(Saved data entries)
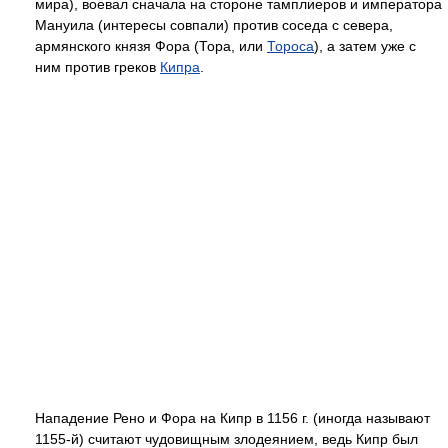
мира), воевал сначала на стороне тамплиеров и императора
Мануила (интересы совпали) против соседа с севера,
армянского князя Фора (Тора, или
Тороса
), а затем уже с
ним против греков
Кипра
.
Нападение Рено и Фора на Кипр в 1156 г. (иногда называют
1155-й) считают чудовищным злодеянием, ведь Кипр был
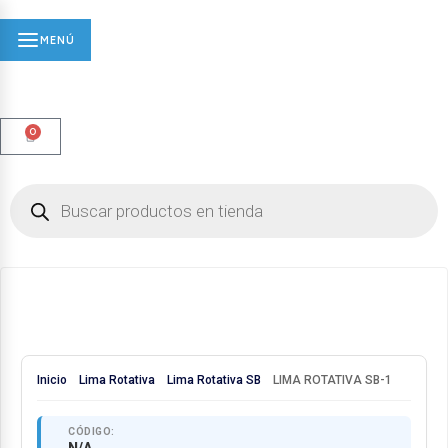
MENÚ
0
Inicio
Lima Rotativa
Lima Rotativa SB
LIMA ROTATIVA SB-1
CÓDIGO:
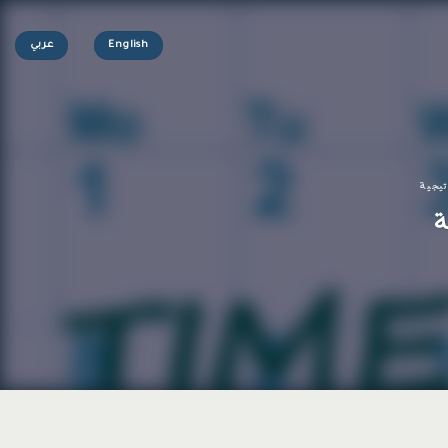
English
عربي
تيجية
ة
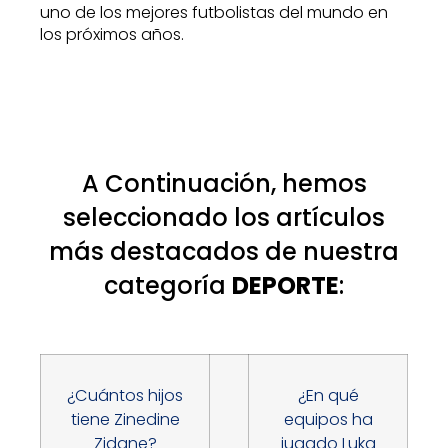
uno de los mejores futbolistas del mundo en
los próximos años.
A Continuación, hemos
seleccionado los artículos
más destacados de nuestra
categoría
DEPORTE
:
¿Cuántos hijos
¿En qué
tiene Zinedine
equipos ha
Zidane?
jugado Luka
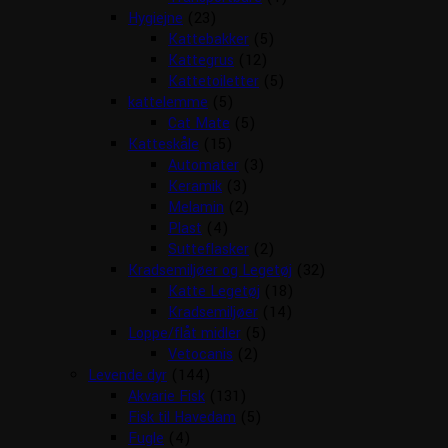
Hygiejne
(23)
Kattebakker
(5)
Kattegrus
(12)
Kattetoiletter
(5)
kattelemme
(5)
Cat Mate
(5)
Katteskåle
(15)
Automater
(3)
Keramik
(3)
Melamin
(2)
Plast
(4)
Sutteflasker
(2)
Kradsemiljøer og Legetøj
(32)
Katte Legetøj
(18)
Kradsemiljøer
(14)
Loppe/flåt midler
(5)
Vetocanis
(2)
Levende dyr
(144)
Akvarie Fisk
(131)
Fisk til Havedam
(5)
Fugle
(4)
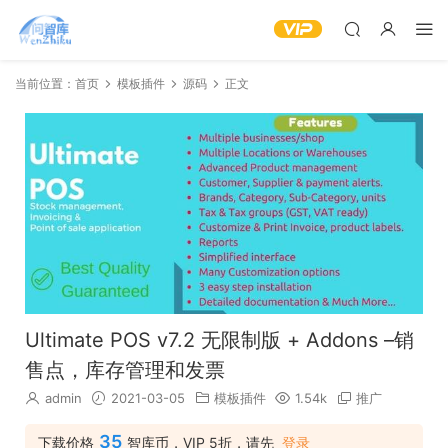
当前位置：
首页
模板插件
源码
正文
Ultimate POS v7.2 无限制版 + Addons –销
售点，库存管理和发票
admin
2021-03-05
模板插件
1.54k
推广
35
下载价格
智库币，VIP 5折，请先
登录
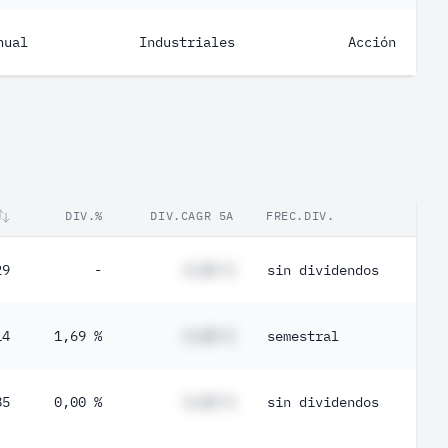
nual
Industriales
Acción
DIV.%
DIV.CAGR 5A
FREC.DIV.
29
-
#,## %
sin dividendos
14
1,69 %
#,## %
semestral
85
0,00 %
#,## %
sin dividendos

--

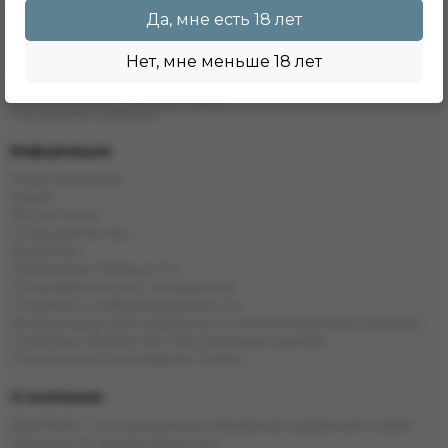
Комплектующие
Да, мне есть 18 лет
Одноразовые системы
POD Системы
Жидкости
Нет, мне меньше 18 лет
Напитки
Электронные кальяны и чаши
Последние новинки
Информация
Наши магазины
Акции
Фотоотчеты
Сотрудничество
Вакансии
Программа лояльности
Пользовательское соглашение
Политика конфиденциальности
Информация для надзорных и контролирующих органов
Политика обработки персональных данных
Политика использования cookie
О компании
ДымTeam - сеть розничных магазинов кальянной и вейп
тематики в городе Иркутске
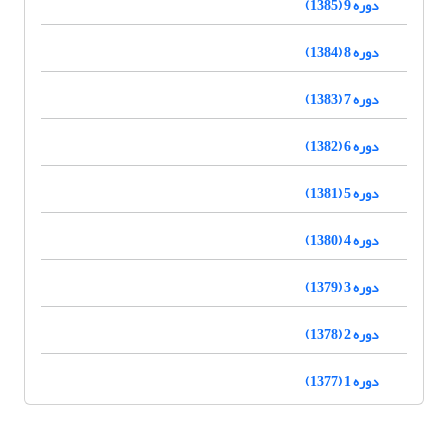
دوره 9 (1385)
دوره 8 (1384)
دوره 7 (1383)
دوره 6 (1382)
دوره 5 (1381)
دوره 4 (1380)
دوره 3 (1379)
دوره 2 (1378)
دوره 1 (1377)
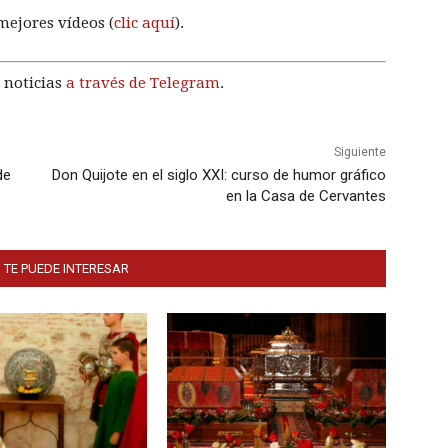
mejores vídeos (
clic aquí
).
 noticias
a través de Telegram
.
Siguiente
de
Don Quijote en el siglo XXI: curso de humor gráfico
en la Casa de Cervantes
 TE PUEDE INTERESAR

---

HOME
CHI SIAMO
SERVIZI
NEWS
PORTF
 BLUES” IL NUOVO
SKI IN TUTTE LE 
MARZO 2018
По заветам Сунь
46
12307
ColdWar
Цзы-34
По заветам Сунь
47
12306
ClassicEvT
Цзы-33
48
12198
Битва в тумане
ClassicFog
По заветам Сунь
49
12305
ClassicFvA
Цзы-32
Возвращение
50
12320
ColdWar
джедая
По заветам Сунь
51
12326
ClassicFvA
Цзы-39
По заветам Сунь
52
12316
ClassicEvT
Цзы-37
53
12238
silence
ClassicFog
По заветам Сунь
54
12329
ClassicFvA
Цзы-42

§ Problem description
Each line above with the word "Информация" needs to be copied.

§ Output of the task
Информация
Информация для надзорных и контролирующих органов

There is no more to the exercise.